4- Nella fattispecie in esame, è da ritenersi tempestiva la contestazione disciplinare del
14.03.2024, e ciò considerando che la società ha avuto accesso al fascicolo del procedimento penale n. 1125/2023 RGNR solo in data 17 gennaio 2024 (cfr autorizzazione del PM, all.3 comparsa di costituzione) ed ha avviato il procedimento disciplinare il 14 marzo 2024, a meno di due mesi di distanza.
La mole di documentazione relativa al procedimento penale (oltre 4 mila pagine) e il numero di dipendenti coinvolti (24) giustificano, a parere del Tribunale, il tempo impiegato.
Non appare rilevante, sotto tale profilo, che il legale rappresentante avesse presentato denuncia-querela contro ignoti nel mese di luglio 2023 (cfr denunzia-querela, all.8 ricorso), atteso che appare chiaro che - in quel momento- la società non avesse effettiva contezza né delle specifiche condotte successivamente contestate, né dei dipendenti coinvolti in tali dinamiche.
Il 23 settembre 2023 ha ricevuto dalla Procura di Barcellona Controparte_1
Pozzo di Gotto l'avviso di accertamenti tecnici non ripetibili relativi a liquidi sequestrati il 13 luglio 2023 (all.9 ricorso), da cui è emerso formalmente l'esistenza del procedimento penale (n. 1125/2023 RGNR) contro 24 dipendenti, tra cui anche il ricorrente.
La società ha quindi informato gli indagati, riservandosi azioni disciplinari e risarcitorie in caso di accertate gravi violazioni.
Nella lettera del 20.10.2023 (all.1 comparsa), infatti, la società comunica ai dipendenti di aver formalmente appreso della indagine penale in corso, avvertendoli che, “qualora
a seguito dello sviluppo delle indagini della Procura della Repubblica, verificheremo l'esistenza di fatti o situazioni incompatibili con il rapporto di fiducia necessariamente insito nel rapporto di lavoro o, comunque, di rilevante gravità e tale da ledere i nostri diritti, anche di immagine, fin da ora ci riserviamo di attivare nei Sui confronti il procedimento disciplinare previsto dalle vigenti norme di legge e del CCNL applicato al rapporto di lavoro e le meglio viste azioni risarcitorie”.
Il 13 dicembre 2023 il PM ha emesso l'avviso di conclusione delle indagini, non notificato alla società in quanto persona offesa.
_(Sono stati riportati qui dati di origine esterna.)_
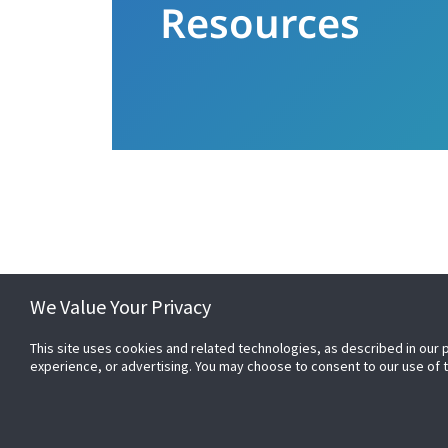
Resources
Raise your expectations. Even when time i
We Value Your Privacy
This site uses cookies and related technologies, as described in our 
experience, or advertising. You may choose to consent to our use of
Il 21 dicembre 2023 il legale della società ha richiesto copia degli atti, ottenendo autorizzazione il 17 gennaio 2024. Ciò posto, appare evidente che la compiuta conoscenza dei fatti contestati - estesa non solo ai soggetti coinvolti, ma anche agli specifici episodi contestati a ciascuno di loro- è stata acquisita dalla società solo con l'accesso al fascicolo del P.M. e con lo studio della mole (oltre 4000 pagine) degli atti estratti.
Il tempo di poco meno di due mesi, per l'avvio del procedimento disciplinare
(14.03.2024), appare quindi congruo e la contestazione tempestiva.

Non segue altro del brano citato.